I try to break this habit of conceptualizing Christianity in a physics-y way, and to stick to the idea of ultimate reality as working along the lines of family relationships. God as our Father, Jesus as elder brother; men and women as God's children who inherit divinity from him and so forth.

And what holds it together is love. Given the extreme and central importance of love in Christianity, there are problems with abstract physics-type thinking making love into something like a gravitational force, or a pervasive gas, or whatever. Love is really an interpersonal kind of cohesion, the cohesion of living, sentient beings.

But for most modern people, this would restrict the operations of love to the world of Men and God (and Angels, perhaps) and leave-out most of the universe - which would still be explained, ultimately, in terms of physics. However, I personally try to regard everything that is, as in some way alive and conscious; and therefore regard everything in creation as part of this same network of loving relationships that binds Men, Angels, and God. So, love takes the place of physics - ultimately.

What is fascinating to contemplate is how modern man got the idea that the universe is not-alive - and that there is a division between the living (biological) and non-living (chemical and physical) universe; and a further division between the conscious (human) and non-conscious (everything else) world. To believe this requires an extreme, and in a sense suicidal, psychological move; whereby reality is made into grossly simplified models (e.g. scientific theories, philosophical descriptions) that exclude the role of humans, including the role of human thinking.

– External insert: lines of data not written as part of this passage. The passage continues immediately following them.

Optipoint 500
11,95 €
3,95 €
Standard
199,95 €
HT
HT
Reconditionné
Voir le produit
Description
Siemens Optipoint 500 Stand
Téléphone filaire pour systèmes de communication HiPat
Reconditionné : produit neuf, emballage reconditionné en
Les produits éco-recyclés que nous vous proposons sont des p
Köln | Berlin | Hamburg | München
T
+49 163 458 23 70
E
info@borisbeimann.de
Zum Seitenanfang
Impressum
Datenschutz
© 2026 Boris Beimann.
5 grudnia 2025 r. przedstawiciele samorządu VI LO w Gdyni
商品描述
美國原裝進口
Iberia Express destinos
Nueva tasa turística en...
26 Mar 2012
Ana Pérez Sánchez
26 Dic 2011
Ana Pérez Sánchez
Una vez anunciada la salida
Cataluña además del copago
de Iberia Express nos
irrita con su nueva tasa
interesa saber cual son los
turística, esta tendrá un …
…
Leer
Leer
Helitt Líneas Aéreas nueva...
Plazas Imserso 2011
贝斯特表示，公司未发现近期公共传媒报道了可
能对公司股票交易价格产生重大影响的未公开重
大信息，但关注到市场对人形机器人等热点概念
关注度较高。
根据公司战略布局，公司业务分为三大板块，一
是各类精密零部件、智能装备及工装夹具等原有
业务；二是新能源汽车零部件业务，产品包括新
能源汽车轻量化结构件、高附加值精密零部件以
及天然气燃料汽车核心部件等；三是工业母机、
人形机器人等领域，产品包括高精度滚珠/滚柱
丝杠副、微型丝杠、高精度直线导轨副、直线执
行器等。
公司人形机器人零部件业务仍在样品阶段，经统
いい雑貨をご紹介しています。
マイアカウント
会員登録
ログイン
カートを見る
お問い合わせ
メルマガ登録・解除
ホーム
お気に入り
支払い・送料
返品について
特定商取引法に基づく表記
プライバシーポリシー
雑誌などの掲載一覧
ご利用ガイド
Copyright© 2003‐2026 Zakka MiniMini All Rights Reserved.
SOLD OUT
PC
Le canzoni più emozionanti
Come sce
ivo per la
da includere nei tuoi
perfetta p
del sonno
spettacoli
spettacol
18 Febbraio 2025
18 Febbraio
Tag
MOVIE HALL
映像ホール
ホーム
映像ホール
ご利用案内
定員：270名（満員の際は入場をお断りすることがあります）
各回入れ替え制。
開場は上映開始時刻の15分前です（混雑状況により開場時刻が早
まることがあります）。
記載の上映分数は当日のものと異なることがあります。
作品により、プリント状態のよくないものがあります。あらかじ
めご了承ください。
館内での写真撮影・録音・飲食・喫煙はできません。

Then having creating this grossly simplified model - which we know for certain to be radically incomplete, hence untrue - we moderns come to believe (in public discourse, anyway) the model as necessarily true - despite that we know for certain it is not!

The sum total of 'evidence' for the truth of our simple and false model is that it is apparently useful, as a rule of thumb, in some situations, when dealing with the world - predicting and manipulating things (but only approximately)!

Most bizarre...

Anyway, if we can cure ourselves of this foolish and unjustifiable habit of making known-false models then believing them as true; and return to the the spontaneous human way of thinking of everything as more-or-less alive and conscious - then we can understand the whole of reality in a truly Christian way --- Instead of the mainstream Christian practice of regarding Christianity as no more than a tiny bubble of human and divine and loving relationships, utterly swamped by a vast, unbounded universe of deadness and meaninglessness; a purposeless mechanistic realm of clockwork causality mixed with chaos...


2 comments:

Anonymous said...

Indeed, God is love, and that is the foundation of all true theology.

The belief in a god of forces/energies/substances/ideas comes from the heathen and must be worked beyond despite its centuries long seduction of academics.
- Carter Craft

Josh said...

Here is an interesting article which argues that Newtonian physics is an application of Empedocles' presocratic metaphysics (possibly resulting from newtons relationship to the alchemical tradition)

http://www.culturewars.com/2011/Newton.htm

I think the master metaphor concept is important. In the past few centuries, you've had the mechanical paradigm. The us constitution is the quintessence of the kind of thinking. You've had the evolutionist paradigm, the cult of progress and economics. You've had the germ theory paradigm, racial hygiene, mental hygiene, etc. you have the biological paradigm where the state or the universe is a single organism. Even ancient thinkers seemed to do this kind of thing explicitly. Is the soul a microcosm of the polis? I dunno.